Сынок, у меня дохода совсем нет, одолжишь немного? — Только Полинке не говори, и так неловко

— Это что за запах?.. — Полина зашла в квартиру и поморщилась. — Только не говори, что у тебя опять подгорел ужин…

В ответ — тишина. Только слабое бульканье из кухни и резкий запах, будто что-то прилипло ко дну кастрюли. Полина скинула кроссовки и пошла на кухню, откуда тянуло гарью. На плите что-то булькало, пахло пригоревшим.

У плиты стояла Нина Константиновна — в халате и вязаной кофте, с деревянной ложкой в руке.

— Нина Константиновна?.. — Полина замерла в дверях. — Я не знала, что вы приехали.

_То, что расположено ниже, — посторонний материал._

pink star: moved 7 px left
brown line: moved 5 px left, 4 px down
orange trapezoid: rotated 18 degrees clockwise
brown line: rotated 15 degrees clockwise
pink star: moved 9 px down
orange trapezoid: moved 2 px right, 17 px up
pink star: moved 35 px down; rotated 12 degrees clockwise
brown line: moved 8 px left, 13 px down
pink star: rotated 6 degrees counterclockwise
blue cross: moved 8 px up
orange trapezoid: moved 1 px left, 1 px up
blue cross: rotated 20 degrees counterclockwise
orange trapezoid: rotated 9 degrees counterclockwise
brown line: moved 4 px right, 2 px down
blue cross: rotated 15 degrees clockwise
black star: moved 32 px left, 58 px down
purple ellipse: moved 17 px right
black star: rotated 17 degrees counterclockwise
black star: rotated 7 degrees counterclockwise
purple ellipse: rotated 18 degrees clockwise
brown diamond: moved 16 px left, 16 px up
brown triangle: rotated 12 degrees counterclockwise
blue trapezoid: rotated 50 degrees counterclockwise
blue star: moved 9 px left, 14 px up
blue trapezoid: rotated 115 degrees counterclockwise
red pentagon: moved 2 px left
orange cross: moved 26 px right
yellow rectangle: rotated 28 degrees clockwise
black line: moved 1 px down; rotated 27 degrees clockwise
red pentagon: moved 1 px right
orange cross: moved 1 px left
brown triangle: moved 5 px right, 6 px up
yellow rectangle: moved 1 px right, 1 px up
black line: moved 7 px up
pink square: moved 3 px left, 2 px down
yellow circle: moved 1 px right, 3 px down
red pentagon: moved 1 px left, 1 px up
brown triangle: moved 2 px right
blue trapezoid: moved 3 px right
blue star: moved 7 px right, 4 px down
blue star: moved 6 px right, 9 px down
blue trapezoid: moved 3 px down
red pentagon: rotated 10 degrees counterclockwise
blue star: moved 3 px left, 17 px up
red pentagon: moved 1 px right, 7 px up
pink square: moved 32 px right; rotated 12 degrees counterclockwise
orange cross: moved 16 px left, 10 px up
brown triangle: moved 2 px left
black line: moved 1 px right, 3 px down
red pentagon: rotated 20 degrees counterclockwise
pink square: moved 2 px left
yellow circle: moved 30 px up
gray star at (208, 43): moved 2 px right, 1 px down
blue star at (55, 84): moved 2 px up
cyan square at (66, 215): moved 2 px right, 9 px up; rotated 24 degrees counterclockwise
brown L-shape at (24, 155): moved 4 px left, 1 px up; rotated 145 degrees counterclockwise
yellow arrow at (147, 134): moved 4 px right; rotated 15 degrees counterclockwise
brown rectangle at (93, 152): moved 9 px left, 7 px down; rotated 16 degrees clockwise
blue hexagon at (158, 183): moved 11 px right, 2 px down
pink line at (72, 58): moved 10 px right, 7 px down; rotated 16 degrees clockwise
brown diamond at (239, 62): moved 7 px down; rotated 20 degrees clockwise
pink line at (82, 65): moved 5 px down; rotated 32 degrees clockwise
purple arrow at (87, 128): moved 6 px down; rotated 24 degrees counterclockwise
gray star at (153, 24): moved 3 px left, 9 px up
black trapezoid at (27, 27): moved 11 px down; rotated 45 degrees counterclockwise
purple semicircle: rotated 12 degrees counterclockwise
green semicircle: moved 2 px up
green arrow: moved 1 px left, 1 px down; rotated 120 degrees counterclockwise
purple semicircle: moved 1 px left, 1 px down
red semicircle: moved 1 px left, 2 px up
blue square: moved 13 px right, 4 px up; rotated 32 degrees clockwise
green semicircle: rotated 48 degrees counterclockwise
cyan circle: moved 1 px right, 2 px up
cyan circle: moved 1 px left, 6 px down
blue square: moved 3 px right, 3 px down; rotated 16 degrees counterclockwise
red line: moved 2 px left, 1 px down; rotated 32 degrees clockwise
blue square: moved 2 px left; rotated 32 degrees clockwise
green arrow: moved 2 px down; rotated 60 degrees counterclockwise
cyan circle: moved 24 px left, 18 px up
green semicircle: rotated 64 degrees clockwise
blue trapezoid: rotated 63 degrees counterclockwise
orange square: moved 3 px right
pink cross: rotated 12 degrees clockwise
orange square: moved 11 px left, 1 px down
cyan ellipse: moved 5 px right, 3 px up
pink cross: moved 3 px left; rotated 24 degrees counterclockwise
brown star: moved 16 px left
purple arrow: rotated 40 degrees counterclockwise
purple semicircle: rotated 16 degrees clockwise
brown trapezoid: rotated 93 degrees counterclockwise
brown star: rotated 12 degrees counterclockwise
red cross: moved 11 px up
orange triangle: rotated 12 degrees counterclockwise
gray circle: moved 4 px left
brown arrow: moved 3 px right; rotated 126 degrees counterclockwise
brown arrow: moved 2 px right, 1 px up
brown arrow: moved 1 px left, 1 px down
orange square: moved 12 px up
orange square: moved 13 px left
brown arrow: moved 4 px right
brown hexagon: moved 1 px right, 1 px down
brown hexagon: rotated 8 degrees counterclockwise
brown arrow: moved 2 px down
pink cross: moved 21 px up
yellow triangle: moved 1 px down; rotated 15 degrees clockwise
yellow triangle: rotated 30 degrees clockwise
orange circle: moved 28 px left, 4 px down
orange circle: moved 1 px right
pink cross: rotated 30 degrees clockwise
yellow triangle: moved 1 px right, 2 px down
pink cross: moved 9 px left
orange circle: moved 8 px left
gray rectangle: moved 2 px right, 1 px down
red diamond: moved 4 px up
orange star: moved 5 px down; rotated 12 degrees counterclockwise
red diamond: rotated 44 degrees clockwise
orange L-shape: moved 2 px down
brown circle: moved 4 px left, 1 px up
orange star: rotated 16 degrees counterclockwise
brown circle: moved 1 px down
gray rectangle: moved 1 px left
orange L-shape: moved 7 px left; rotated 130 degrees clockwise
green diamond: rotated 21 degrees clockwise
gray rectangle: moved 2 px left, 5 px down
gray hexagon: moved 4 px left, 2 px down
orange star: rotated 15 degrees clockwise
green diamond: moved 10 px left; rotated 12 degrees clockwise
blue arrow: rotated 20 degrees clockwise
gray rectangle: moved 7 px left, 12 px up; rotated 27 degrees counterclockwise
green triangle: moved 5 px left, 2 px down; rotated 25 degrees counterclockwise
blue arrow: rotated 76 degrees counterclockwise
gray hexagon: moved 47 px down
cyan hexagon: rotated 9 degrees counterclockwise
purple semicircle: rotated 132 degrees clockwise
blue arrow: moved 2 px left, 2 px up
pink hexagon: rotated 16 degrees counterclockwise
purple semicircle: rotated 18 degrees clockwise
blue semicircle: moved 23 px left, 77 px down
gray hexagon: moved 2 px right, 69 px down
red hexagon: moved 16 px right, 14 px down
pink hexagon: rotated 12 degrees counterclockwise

— Привет, Полина. Я тут… решила похозяйничать, каши сварить. Вам на утро. Сергей сказал, завтра рано вставать. Вы вроде любите кашу.

— Ага… Просто Сергей ничего не сказал. — Полина подошла ближе к плите, поморщилась. — Это у вас, кажется, уже не каша, а уголь.

— Да, я немного прозевала, ну раз ты пришла, пойду прилягу, что-то устала я очень.

Сергей появился в проёме, застёгивая рубашку. Вид у него был виноватый.

— Полин, я хотел сказать, честно. Просто ты уже на смене была, а мама приехала днём.

— А предупредить? Я после двенадцати часов в магазине пришла, а тут… запах, каша, чужой человек в халате у моей плиты. Ты нормальный вообще?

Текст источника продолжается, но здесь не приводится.